À peine avais-je eu le temps de réagir qu'une main m'attrapa par le cou. Un mouchoir imbibé d'un liquide étrange se pressa contre mon visage. Je luttai pour reprendre mon souffle, mais l'obscurité m'engloutit.
Une voix lointaine perça l'obscurité.
— Il a l'air de se réveiller.
— T'es sûr que c'est un lieutenant ?
— Ouais, c'est ce qu'il m'a dit.
— Et s'il avait été suivi ? Et nous avec ?

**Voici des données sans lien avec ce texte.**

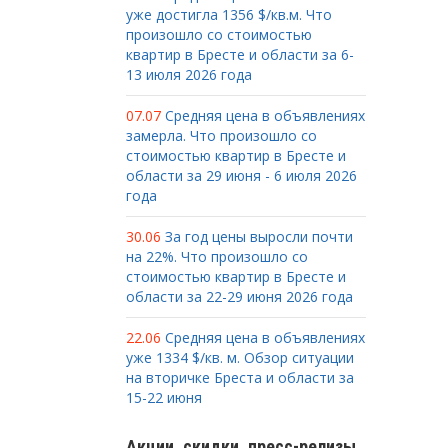
уже достигла 1356 $/кв.м. Что
произошло со стоимостью
квартир в Бресте и области за 6-
13 июля 2026 года
07.07
Средняя цена в объявлениях
замерла. Что произошло со
стоимостью квартир в Бресте и
области за 29 июня - 6 июля 2026
года
30.06
За год цены выросли почти
на 22%. Что произошло со
стоимостью квартир в Бресте и
области за 22-29 июня 2026 года
22.06
Средняя цена в объявлениях
уже 1334 $/кв. м. Обзор ситуации
на вторичке Бреста и области за
15-22 июня
Акции, скидки, пресс-релизы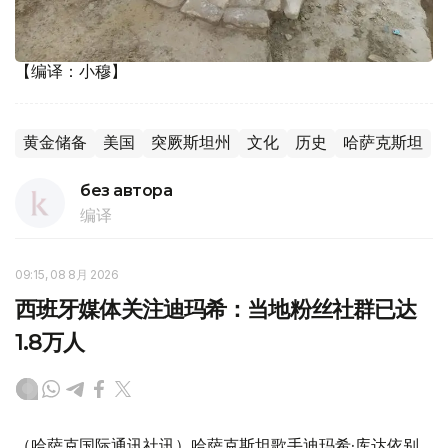
【编译：小穆】
黄金储备
美国
突厥斯坦州
文化
历史
哈萨克斯坦
без автора
编译
09:15, 08 8月 2026
西班牙媒体关注迪玛希：当地粉丝社群已达
1.8万人
（哈萨克国际通讯社讯）哈萨克斯坦歌手迪玛希·库达依别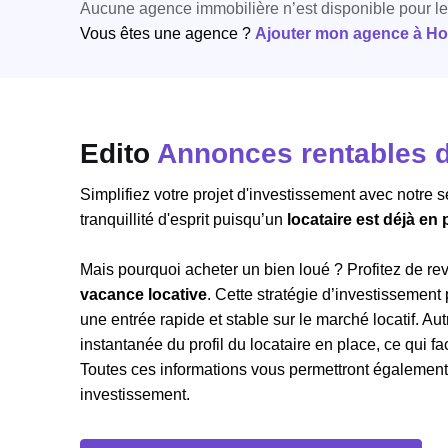
Aucune agence immobilière n’est disponible pour l
Vous êtes une agence ?
Ajouter mon agence à Hori
Edito
Annonces rentables d
Simplifiez votre projet d'investissement avec notre 
tranquillité d'esprit puisqu’un
locataire est déjà en
Mais pourquoi acheter un bien loué ? Profitez de r
vacance locative
. Cette stratégie d’investissement
une entrée rapide et stable sur le marché locatif. 
instantanée du profil du locataire en place, ce qui fac
Toutes ces informations vous permettront également de
investissement.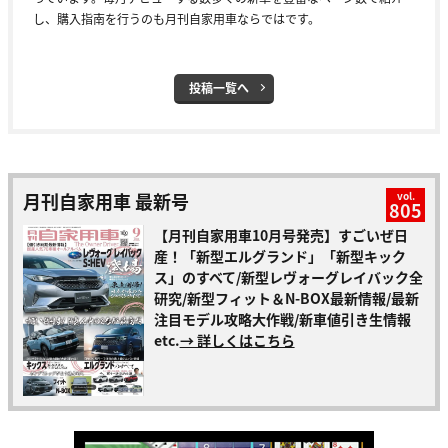
し、購入指南を行うのも月刊自家用車ならではです。
投稿一覧へ
月刊自家用車 最新号
vol.
805
【月刊自家用車10月号発売】すごいぜ日
産！「新型エルグランド」「新型キック
ス」のすべて/新型レヴォーグレイバック全
研究/新型フィット＆N-BOX最新情報/最新
注目モデル攻略大作戦/新車値引き生情報
etc.
→ 詳しくはこちら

— Ils seraient déjà intervenus.
— Tu n'en sais rien !
— Supposition.
— Balance-lui un seau d'eau sur la tête, il est encore dans les vapes.
L'eau glacée me heurta en plein visage, me ramenant à la conscience avec violence. J'entendais des voix, mais les mots étaient encore flous.
— Réveille-toi, sale boche !
La douleur éclata dans ma tête. Je tentai de bouger, mais mes poignets étaient liés, tout comme mes chevilles. J'étais attaché sur une chaise, pieds et poings liés. Un bandeau noir me couvrait les yeux.
— Où... où suis-je ? murmurai-je.
— Bonjour, mon lieutenant ! lança une voix railleuse.
Le son des voix devenait plus clair. J'étais captif, et ils ne me lâcheraient pas facilement.
— Pourquoi m'avez-vous attaché ? demandai-je, essayant de garder mon calme.
— C'est nous qui posons les questions ici ! rétorqua-t-il sèchement.
Une gifle cingla mon visage, me coupant la parole.
— Comment t'appelles-tu ? Et mieux vaut pour toi que tu dises la vérité.
— Hantz Van Rosen, répondis-je, la bouche sèche.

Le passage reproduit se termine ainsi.